J’ai joué aussi au Stade Français… Ça ne veut rien dire, c’est un reproche qu’on nous fait à tous. Quand on va à Clermont, on est anti-Clermont ; même des bordelais me disent que je suis anti-bèglais. Ça n’a pas de sens : c’est la passion que mettent les supporters dans le soutien de leur équipe qui les font analyser les choses comme ça. C’est sûr qu’au match aller il y a eu 59 à 7 (Bordeaux-Castres, NDLR) dans un stade Chaban-Delmas en fusion, ça aurait été Montélimar je me serais enflammé tout autant. C’est parce que j’avais vu un beau match de rugby avec une équipe de Bordeaux qui jouait plutôt bien au rugby ce jour-là.

Même si vous pouvez avoir un léger penchant pour une équipe de cœur, comment vous gérez cela ?
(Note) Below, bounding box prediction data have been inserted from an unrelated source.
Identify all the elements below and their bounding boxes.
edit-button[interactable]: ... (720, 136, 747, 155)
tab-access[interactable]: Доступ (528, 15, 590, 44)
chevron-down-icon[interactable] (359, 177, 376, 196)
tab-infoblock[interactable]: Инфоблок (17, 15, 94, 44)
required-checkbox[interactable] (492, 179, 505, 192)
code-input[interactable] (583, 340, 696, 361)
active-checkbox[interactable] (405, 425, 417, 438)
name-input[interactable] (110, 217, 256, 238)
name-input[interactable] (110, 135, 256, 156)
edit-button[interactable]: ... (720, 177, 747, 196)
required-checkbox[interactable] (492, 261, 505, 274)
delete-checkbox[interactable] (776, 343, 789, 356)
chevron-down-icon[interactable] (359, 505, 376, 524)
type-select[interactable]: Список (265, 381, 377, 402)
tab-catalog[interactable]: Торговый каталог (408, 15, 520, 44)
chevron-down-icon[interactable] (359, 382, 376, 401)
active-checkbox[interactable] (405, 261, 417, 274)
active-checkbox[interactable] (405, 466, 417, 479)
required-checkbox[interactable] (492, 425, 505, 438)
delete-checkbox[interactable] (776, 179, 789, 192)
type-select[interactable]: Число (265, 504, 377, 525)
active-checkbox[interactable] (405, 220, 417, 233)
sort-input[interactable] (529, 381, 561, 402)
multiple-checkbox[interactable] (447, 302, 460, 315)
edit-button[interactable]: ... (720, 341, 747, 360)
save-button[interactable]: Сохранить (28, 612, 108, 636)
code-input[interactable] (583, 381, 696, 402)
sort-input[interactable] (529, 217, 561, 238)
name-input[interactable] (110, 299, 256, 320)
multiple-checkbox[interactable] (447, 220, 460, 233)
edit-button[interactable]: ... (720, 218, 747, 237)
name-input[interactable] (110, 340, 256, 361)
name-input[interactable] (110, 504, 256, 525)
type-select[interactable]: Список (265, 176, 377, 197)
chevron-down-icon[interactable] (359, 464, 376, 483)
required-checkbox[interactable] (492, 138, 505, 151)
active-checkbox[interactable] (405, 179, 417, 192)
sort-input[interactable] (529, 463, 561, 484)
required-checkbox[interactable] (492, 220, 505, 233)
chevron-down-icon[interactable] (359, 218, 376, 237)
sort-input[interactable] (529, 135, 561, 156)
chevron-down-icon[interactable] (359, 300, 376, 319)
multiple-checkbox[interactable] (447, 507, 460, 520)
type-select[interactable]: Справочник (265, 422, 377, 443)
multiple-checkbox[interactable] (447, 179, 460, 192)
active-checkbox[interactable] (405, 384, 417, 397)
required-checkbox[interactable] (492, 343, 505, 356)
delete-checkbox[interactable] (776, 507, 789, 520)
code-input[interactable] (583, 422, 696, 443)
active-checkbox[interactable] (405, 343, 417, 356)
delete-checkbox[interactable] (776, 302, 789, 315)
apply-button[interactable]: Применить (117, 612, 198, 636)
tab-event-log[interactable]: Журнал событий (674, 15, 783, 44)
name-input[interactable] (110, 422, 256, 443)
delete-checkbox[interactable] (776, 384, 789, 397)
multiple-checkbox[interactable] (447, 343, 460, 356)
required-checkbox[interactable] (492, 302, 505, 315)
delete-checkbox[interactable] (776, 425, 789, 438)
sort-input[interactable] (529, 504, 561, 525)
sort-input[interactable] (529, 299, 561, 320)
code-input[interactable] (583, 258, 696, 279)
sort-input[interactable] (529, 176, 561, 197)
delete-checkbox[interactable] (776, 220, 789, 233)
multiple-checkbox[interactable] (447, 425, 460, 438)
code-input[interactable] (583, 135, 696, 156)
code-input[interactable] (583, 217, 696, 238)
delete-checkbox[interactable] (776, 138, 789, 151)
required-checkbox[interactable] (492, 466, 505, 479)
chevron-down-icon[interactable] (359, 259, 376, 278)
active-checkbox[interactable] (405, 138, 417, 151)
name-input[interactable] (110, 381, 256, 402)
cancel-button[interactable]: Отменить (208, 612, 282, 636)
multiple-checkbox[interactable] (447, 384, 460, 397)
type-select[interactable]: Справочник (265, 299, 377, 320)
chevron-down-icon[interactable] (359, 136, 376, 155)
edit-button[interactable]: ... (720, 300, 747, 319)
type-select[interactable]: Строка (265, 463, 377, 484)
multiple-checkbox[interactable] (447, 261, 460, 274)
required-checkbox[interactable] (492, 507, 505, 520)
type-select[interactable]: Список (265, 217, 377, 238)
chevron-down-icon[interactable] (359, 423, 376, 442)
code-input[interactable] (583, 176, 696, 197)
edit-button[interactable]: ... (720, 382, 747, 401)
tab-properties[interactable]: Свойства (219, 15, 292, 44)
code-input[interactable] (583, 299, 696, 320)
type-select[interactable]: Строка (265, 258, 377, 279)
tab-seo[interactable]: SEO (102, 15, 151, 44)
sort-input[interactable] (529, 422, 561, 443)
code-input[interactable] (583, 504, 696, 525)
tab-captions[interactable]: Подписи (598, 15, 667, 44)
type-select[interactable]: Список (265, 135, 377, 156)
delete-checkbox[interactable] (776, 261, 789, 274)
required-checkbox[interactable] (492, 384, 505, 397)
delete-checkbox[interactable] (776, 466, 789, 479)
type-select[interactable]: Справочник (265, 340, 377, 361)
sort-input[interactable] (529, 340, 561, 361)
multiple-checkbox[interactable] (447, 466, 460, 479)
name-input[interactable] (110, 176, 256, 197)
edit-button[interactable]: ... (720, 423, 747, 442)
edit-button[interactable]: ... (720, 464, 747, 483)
Si on est sérieux, je refuse qu’on me dise que je suis chauvin ou partisan, parce que c’est faux. Il y a un truc qui m’intéresse : c’est de voir des équipes qui jouent bien au rugby. Je trouve que ces derniers mois, oui, l’UBB joue bien, que Montpellier joue bien au rugby, que le Stade Français joue bien au rugby, que Clermont joue bien au rugby. Castres joue bien au rugby mais pas toujours, notamment les saisons antérieures il y avait un côté un peu caméléon qui n’était pas toujours très spectaculaire. Je pense qu’il y a des gens aujourd’hui qui préfèrent voir certaines équipes que d’autres. Quand on voit Toulon, on est tous fans de Toulon : je suis fan de Toulon, je m’enflamme pour voir Toulon avec des stars et des mecs qui réussissent à allier prouesses techniques et vitesse d’exécution. Ce côté partisan je le rejette totalement.